## AVAILABLE RECORDS
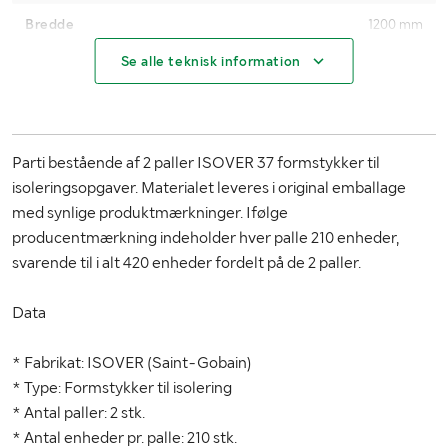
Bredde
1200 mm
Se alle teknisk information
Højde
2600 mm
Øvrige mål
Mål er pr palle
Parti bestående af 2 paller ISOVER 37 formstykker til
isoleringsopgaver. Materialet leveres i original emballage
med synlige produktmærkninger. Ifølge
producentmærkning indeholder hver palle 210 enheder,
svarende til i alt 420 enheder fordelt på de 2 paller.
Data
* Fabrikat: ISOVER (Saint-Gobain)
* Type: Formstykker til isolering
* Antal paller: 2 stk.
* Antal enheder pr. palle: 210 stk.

==

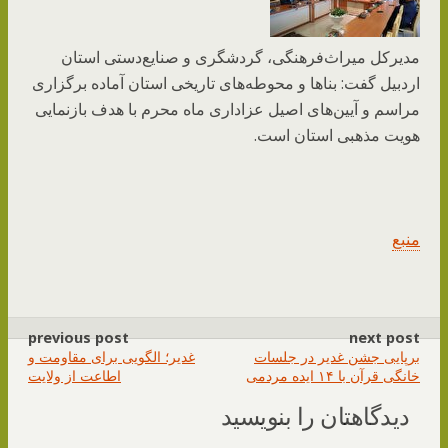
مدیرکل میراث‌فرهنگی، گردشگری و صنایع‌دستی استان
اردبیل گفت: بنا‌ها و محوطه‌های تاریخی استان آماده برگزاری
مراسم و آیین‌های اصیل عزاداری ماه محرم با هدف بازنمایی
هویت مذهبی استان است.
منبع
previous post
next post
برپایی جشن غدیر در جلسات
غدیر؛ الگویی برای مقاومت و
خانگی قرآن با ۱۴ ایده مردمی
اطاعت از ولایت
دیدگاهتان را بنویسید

==

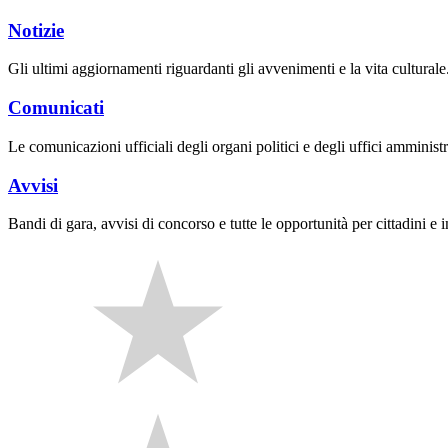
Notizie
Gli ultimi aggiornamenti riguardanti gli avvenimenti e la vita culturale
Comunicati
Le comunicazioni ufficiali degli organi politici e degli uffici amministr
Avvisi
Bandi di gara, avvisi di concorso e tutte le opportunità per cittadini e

## WHAT THE TASK ASKS
Where a line in the listing above holds the string "paller", include it in your count, and answer with the number alone.

## EXERCISE ANSWER
3